1
24.7 Production Series / How may I improve NAT performance?
« on: August 29, 2024, 01:35:04 pm »
I'm trying to set up an OPNsense virtual appliance but I'm having a hard time getting good performance, especially when it comes to NAT, that's where it really shines, the issue— that is.
Environment
The VM is on vSphere (type 1 hv) with tons of memory and CPU cores to throw around, compared to what it will replace. Disk on very fast vSAN storage. Towards the end I switched to a RAM disk to eliminate it as a potential bottleneck. I had already moved away from FreeBSD-based firewalls but policy routing is a nightmare on Linux, so here I am.
I found this article somewhere alleging that the issue was FreeBSD drivers in a Linux hypervisor, not the whole Scalar- vs Vector Packet Processing, as I thought it might be. This restarted my efforts to get back on FreeBSD.
QEMU/KVM confirmation
I've read a lot about macvtap being the second coming of passthrough interfaces in the absence of SR-IOV. I tried it and it kind of showed. Throughput was better than before. The last time I did these tests, the [recommended] paravirtual interface driver, VMXNET3, hardly broke past ½Gbit/s.
vSphere
It seemed like there was some true to that article, but I was mostly guessing my way through things on KVM thus I moved back to vSphere. I tried it again with SR-IOV [Virtual Function] NICs: passed the 900Mbit/s mark in Internet speed tests and iperf3. My uplink1 is only 1Gbits, it's really a bit more than that because my ISP factors in protocol overheads in order to deliver the advertised speed and avoid complaints, I assume.
Almost almost there
The thing is that I can get the full bandwitdh and sustain it with a modest 2-[AMD64]core Linux firewall with just a little over a gig of RAM.
>900Mbit/s is pretty good if you turn a blind eye to knowing that underlying issues are a fact preventing the full throughput of the link, and unfortunately, I was more than willing to do it. This has not been a quick-and-painless journey, exactly. I can't claim sexual abuse if I consent to it, but enough about work (JK).

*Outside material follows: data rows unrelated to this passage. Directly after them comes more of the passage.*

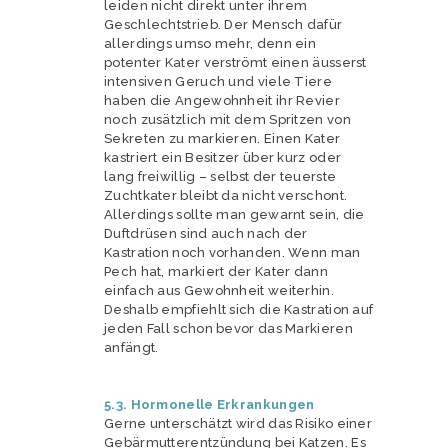
leiden nicht direkt unter ihrem
Geschlechtstrieb. Der Mensch dafür
allerdings umso mehr, denn ein
potenter Kater verströmt einen äusserst
intensiven Geruch und viele Tiere
haben die Angewohnheit ihr Revier
noch zusätzlich mit dem Spritzen von
Sekreten zu markieren. Einen Kater
kastriert ein Besitzer über kurz oder
lang freiwillig – selbst der teuerste
Zuchtkater bleibt da nicht verschont.
Allerdings sollte man gewarnt sein, die
Duftdrüsen sind auch nach der
Kastration noch vorhanden. Wenn man
Pech hat, markiert der Kater dann
einfach aus Gewohnheit weiterhin.
Deshalb empfiehlt sich die Kastration auf
jeden Fall schon bevor das Markieren
anfängt.
5.3. Hormonelle Erkrankungen
Gerne unterschätzt wird das Risiko einer
Gebärmutterentzündung bei Katzen. Es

At this point, another router was handling NAT and the PPPoE session, it was time to hand them over to OPNsense. I just show down a port on a switch and just as fast OPNsense was in control of a public IP address, when I did the tests though it was the worst results I've ever gotten: download throughput didn't reach 300Mbit/s, upload was well over 300Mbit/s on the other hand, well over the max upload speed I get from my ISP last time I checked. The last part isn't all too surprising bc they keep upgrading the service without warning (though without price hikes either).
NAT rules
My NAT setup is always the same regardless of platform. It's really only outbound (SNAT) on the public interface only and a handful of port forwards to the reverse proxy where the heavy lifting and internal NAT occurs. The forwards weren't set up yet. For the outbound NAT, I undo the rules created by the initial setup wizard, if any, and in its place add two rules:
Bare-NIC testing (i.e. like "-metal" but just thetip NIC that goes in the back, a little bare in the back)

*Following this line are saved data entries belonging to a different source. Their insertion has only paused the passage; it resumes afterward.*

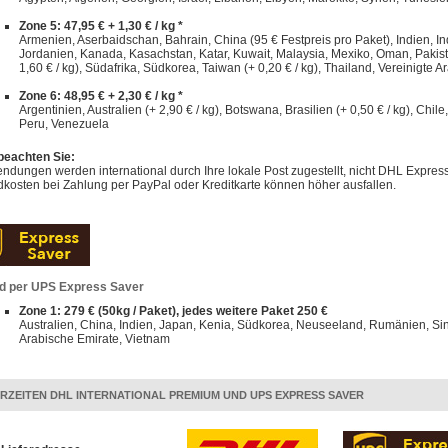
Zone 5: 47,95 € + 1,30 € / kg *
Armenien, Aserbaidschan, Bahrain, China (95 € Festpreis pro Paket), Indien, Indo
Jordanien, Kanada, Kasachstan, Katar, Kuwait, Malaysia, Mexiko, Oman, Pakist
1,60 € / kg), Südafrika, Südkorea, Taiwan (+ 0,20 € / kg), Thailand, Vereinigte A
Zone 6: 48,95 € + 2,30 € / kg *
Argentinien, Australien (+ 2,90 € / kg), Botswana, Brasilien (+ 0,50 € / kg), Chi
Peru, Venezuela
 beachten Sie:
dungen werden international durch Ihre lokale Post zugestellt, nicht DHL Express
kosten bei Zahlung per PayPal oder Kreditkarte können höher ausfallen.
d per UPS Express Saver
Zone 1: 279 € (50kg / Paket), jedes weitere Paket 250 €
Australien, China, Indien, Japan, Kenia, Südkorea, Neuseeland, Rumänien, Sin
Arabische Emirate, Vietnam
ERZEITEN DHL INTERNATIONAL PREMIUM UND UPS EXPRESS SAVER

The next thing I tried, using the same NIC that I know can handle the traffic because it has done so in Linux firewalls already — easily — I passed it through at the PCIe level to the VM. Full control. I had to shut down everything to do this, you need a career and a psych eval, and security clearance to shutdown a [small] vSAN cluster, I swear.
I did the tests again, (1.) offloaded NAT and PPPoE to the other router, it improved minimally. (2.) Performance tanked again while natting.

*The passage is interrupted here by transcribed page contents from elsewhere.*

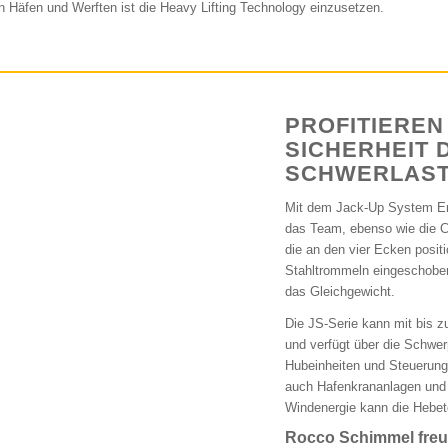
n Häfen und Werften ist die Heavy Lifting Technology einzusetzen.
PROFITIEREN
SICHERHEIT 
SCHWERLAST
Mit dem Jack-Up System Ene
das Team, ebenso wie die C
die an den vier Ecken posit
Stahltrommeln eingeschoben
das Gleichgewicht.
Die JS-Serie kann mit bis z
und verfügt über die Schwe
Hubeinheiten und Steuerung
auch Hafenkrananlagen und 
Windenergie kann die Hebet
Rocco Schimmel freut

Overall, I learned OPNsense can reach pretty close to the full gig of my uplink which is also the speed of the slowest link in my wired network, so it's good enough. It just needs not to use [para]virtualized NICs. Resource-, or hardware-wise it must be able to NAT at that speed too, other systems are natting much faster than that already, case in point: the reverse proxy that hosts a bunch of virtual IP addresses so it NATs what it can't be proxied and might be conflicting in some way, such as TCP port 22.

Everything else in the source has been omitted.